USN-5957-1: LibreCAD vulnerabilities
15 March 2023
Several security issues were fixed in LibreCAD.
Releases
Packages
- librecad - Computer-aided design (CAD) system
Details
Cody Sixteen discovered that LibreCAD incorrectly
handled memory when parsing DXF files. An attacker could
use this issue to cause LibreCAD to crash, leading to a
denial of service. This issue only affected
Ubuntu 16.04 ESM and Ubuntu 18.04 ESM. (CVE-2018-19105)
Lilith of Cisco Talos discovered that LibreCAD incorrectly
handled memory when parsing DWG files. An attacker could
use this issue to cause LibreCAD to crash, leading to a
denial of service, or possibly execute arbitrary code.
(CVE-2021-21898, CVE-2021-21899)
Lilith of Cisco Talos discovered that LibreCAD incorrectly
handled memory when parsing DRW files. An attacker could
use this issue to cause LibreCAD to crash, leading to a
denial of service, or possibly execute arbitrary code.
(CVE-2021-21900)
Albin Eldstål-Ahrens discovered that LibreCAD incorrectly
handled memory when parsing JWW files.

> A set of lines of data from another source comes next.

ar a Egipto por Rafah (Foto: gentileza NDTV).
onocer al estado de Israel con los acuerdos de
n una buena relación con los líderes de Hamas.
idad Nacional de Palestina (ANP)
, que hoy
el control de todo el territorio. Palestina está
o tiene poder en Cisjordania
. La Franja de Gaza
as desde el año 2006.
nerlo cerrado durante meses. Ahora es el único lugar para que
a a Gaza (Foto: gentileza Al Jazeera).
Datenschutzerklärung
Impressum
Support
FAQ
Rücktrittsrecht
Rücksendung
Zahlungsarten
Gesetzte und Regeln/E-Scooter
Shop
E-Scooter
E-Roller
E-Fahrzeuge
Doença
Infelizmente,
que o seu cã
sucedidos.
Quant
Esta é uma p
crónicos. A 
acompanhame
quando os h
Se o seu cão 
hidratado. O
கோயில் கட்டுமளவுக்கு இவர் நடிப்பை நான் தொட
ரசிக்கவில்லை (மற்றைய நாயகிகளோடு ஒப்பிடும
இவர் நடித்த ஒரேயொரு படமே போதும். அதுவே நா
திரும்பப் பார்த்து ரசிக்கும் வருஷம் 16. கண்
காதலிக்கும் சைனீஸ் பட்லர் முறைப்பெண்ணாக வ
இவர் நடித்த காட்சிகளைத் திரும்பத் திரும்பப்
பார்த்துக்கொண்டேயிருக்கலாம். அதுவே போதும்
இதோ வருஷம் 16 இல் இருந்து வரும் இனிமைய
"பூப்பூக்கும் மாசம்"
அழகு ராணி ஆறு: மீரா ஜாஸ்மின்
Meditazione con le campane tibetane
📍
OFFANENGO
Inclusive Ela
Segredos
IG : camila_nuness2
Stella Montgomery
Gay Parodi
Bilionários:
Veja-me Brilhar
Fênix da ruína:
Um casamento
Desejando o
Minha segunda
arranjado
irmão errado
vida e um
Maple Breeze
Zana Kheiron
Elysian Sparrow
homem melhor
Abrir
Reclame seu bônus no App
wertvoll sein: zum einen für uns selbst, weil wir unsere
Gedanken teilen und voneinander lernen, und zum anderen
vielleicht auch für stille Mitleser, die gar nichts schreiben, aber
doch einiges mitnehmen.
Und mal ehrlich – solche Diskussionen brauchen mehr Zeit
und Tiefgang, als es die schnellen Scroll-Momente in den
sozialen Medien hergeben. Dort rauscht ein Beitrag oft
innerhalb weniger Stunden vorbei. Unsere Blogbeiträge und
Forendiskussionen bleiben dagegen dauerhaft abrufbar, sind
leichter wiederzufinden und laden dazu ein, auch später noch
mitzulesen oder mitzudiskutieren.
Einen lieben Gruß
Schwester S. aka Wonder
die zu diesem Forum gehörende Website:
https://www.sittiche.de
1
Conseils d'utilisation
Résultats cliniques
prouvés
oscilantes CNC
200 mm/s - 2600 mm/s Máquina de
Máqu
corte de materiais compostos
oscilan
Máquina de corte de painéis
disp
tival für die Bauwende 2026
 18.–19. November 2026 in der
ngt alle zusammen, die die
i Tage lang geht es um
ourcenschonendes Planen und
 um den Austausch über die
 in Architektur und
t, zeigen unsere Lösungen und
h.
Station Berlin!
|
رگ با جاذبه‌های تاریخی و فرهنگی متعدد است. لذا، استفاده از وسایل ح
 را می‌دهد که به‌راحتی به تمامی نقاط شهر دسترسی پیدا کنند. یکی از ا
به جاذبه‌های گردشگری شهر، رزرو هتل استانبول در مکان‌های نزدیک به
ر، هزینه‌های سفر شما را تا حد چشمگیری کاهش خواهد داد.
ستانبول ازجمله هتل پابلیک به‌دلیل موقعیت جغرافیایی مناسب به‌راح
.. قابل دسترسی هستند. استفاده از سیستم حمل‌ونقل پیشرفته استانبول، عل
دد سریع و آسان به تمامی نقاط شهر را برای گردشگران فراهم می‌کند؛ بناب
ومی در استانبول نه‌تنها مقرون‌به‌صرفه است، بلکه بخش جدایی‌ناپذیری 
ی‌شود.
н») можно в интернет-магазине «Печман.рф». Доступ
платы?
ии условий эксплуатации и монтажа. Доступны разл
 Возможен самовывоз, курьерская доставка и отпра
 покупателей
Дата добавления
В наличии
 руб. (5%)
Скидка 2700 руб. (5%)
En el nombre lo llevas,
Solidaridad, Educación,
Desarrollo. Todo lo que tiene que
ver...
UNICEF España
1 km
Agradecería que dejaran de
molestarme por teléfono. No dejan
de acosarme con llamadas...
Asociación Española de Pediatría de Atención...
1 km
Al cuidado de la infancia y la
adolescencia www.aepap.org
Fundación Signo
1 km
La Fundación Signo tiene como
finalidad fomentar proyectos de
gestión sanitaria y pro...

An attacker could
use this issue to cause LibreCAD to crash, leading to a
denial of service, or possibly execute arbitrary code.
(CVE-2021-45341, CVE-2021-45342)
Albin Eldstål-Ahrens discovered that LibreCAD incorrectly
handled memory when parsing DXF files. An attacker could
use this issue to cause LibreCAD to crash, leading to a
denial of service. (CVE-2021-45343)
Update instructions
The problem can be corrected by updating your system to the following package versions:
Ubuntu 20.04
Ubuntu 18.04
-
librecad
-
2.1.2-1ubuntu0.1~esm1
Available with Ubuntu Pro
Ubuntu 16.04
-
librecad
-
2.0.9-2ubuntu0.1~esm1
Available with Ubuntu Pro
In general, a standard system update will make all the necessary changes.